The tax would target even banks "not directly involved in Greece", the newspaper wrote Monday, citing highly-placed diplomatic sources involved in the talks.
The plan also envisages that the private banking sector will "contribute to the repurchase of Greek bonds," it wrote, without giving further details.
Eurozone countries are set to meet in Brussels Thursday for an emergency summit to stop Greece toppling into default and dragging bigger euro economies into deeper trouble.
But Die Welt said influential individuals at the International Monetary Fund were against the institution's participation in a new Greek bailout.
"Many people at the IMF have had enough" and seriously doubt that Greece can pull off the economic reforms required for long-term stability, the newspaper quotes European diplomats as saying.

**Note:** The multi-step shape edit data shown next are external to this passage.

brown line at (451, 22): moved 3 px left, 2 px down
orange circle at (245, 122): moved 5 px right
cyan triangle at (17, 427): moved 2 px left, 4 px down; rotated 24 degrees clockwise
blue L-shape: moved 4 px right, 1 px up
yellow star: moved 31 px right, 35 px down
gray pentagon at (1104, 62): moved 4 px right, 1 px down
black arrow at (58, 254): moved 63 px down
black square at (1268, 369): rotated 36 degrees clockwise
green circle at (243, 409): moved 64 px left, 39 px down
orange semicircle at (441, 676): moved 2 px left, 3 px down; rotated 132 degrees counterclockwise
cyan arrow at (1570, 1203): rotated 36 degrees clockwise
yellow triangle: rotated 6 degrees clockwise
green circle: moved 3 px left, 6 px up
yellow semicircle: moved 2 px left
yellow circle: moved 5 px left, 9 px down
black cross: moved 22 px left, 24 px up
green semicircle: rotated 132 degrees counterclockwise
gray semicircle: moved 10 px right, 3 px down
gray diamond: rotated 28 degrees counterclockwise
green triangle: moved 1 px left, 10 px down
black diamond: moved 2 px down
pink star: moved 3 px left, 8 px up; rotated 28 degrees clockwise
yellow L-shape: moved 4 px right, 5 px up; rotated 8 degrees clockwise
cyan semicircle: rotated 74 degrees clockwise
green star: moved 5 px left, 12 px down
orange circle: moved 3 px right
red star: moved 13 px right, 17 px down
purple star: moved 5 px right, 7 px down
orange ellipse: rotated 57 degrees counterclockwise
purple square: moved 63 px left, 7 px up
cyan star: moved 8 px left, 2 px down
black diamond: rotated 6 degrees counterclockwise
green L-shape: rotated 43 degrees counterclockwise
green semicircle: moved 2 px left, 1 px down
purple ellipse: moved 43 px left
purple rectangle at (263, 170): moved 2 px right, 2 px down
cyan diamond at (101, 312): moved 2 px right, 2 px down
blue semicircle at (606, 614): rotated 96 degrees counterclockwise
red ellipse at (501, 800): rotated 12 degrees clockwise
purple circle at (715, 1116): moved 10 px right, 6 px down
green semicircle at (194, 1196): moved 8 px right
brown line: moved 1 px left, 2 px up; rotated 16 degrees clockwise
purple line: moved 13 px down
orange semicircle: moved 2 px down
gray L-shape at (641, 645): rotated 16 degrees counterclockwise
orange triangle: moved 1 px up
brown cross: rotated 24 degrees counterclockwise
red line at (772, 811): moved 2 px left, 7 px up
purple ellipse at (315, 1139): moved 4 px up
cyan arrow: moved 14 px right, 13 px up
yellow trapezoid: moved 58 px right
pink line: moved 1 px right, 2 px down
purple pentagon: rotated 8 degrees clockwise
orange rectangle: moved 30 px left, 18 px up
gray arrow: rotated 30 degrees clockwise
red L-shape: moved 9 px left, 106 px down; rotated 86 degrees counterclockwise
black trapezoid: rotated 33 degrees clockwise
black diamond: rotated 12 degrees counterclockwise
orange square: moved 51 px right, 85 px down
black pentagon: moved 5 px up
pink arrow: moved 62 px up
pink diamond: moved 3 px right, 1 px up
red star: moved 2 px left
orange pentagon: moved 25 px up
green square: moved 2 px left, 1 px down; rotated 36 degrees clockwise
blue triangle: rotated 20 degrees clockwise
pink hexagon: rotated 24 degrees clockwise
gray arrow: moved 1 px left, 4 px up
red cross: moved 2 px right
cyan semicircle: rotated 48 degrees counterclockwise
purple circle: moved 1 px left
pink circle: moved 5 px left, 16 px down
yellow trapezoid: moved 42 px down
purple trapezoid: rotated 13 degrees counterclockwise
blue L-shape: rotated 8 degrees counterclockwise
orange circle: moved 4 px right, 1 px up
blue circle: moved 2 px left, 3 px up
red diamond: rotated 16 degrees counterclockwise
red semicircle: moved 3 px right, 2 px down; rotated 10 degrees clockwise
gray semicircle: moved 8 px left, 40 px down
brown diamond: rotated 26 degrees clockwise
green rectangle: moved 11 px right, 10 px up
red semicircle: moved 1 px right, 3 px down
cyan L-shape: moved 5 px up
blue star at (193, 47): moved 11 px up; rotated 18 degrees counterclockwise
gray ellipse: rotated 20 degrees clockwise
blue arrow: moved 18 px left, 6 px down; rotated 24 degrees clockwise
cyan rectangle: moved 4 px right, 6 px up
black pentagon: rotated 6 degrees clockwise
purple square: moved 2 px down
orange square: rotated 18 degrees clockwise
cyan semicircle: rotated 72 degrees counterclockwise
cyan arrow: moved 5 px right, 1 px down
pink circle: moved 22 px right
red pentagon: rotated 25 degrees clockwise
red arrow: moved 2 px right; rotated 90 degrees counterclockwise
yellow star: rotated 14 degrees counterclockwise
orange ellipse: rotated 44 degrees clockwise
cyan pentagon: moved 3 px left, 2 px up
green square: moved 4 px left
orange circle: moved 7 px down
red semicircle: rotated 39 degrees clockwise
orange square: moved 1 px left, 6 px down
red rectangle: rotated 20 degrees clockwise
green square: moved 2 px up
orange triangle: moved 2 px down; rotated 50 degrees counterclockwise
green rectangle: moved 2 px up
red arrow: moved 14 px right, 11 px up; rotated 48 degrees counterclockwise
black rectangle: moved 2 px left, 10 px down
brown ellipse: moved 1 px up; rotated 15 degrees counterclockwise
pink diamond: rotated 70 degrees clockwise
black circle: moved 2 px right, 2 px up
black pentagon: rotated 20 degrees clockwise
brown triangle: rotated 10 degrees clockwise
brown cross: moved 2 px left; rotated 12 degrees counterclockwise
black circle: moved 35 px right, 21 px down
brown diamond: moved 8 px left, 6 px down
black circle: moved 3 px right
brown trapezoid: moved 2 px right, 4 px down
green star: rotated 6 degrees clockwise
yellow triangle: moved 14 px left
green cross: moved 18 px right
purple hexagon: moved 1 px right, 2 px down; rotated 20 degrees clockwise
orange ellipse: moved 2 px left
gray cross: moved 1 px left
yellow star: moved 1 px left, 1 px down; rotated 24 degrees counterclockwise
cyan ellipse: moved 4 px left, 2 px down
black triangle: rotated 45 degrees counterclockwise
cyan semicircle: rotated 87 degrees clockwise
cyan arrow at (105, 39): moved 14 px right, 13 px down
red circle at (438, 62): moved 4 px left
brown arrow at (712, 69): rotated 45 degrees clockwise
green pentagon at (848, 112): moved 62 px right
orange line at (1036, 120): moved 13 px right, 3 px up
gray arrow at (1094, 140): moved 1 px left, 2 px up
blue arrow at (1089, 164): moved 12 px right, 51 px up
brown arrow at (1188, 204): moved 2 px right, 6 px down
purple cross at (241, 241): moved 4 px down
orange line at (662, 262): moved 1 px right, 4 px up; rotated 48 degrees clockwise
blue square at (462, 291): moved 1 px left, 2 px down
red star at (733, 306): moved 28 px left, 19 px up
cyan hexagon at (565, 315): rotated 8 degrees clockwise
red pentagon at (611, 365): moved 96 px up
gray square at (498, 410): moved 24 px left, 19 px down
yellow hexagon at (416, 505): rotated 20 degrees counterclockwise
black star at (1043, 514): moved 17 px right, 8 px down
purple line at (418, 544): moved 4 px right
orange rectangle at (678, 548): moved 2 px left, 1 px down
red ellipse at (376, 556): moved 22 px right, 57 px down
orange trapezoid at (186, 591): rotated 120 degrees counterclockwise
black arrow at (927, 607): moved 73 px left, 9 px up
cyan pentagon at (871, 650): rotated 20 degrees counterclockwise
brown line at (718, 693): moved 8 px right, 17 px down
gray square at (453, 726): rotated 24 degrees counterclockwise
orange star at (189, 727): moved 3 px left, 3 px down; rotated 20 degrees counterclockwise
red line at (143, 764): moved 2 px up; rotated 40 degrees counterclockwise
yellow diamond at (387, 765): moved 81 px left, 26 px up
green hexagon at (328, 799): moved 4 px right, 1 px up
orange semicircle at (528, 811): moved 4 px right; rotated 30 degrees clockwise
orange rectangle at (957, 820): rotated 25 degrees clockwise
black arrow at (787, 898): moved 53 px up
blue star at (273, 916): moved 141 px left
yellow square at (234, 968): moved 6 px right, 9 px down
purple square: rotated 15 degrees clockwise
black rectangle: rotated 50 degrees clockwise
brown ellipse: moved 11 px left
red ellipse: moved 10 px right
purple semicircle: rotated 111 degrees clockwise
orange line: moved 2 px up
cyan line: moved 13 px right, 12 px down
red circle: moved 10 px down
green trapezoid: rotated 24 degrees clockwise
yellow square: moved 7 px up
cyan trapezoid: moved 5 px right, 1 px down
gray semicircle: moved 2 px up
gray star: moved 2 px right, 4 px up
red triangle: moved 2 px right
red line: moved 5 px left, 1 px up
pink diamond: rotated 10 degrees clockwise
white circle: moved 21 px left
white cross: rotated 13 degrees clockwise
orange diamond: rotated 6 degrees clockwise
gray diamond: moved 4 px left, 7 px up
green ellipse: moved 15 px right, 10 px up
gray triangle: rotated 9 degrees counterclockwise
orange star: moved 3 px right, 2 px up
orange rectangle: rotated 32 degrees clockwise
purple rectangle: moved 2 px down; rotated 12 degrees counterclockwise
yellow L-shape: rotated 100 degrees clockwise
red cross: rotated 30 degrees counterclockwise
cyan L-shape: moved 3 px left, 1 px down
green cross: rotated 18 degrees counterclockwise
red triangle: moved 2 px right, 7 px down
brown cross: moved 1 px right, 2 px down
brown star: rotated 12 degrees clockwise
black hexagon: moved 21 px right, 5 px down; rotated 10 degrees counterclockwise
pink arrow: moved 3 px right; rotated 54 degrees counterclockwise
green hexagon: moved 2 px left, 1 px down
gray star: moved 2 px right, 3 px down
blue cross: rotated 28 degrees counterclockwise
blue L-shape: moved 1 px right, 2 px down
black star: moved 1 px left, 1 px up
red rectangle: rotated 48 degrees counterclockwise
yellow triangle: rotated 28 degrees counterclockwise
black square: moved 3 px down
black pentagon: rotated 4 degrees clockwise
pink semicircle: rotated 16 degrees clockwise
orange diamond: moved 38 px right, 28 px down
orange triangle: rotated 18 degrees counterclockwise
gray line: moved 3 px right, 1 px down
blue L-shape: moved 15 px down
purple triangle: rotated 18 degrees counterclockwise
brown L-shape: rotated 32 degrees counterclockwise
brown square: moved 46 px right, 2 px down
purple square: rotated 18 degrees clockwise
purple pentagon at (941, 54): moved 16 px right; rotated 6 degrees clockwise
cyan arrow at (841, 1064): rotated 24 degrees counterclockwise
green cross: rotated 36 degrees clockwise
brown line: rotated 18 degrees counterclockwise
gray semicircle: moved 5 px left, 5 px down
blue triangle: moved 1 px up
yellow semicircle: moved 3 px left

Die Welt recalled that Germany was to slap a tax on banking profits later this year to boost a fund meant to prop up financial institutions in case of a new economic crisis.
The tax on German banks was expected to raise about a billion euros ($1.4 billion) per year towards the fund expected to total 70 billion euros.
The EU and IMF bailed out Greece in May 2010 with a package worth 110 billion euros in exchange for a series of unpopular austerity measures to stabilise its public finances.
The country is still in serious difficulty and needs another bailout worth about the same amount. Its debt has exploded and market hostility has kept it from raising fresh loans.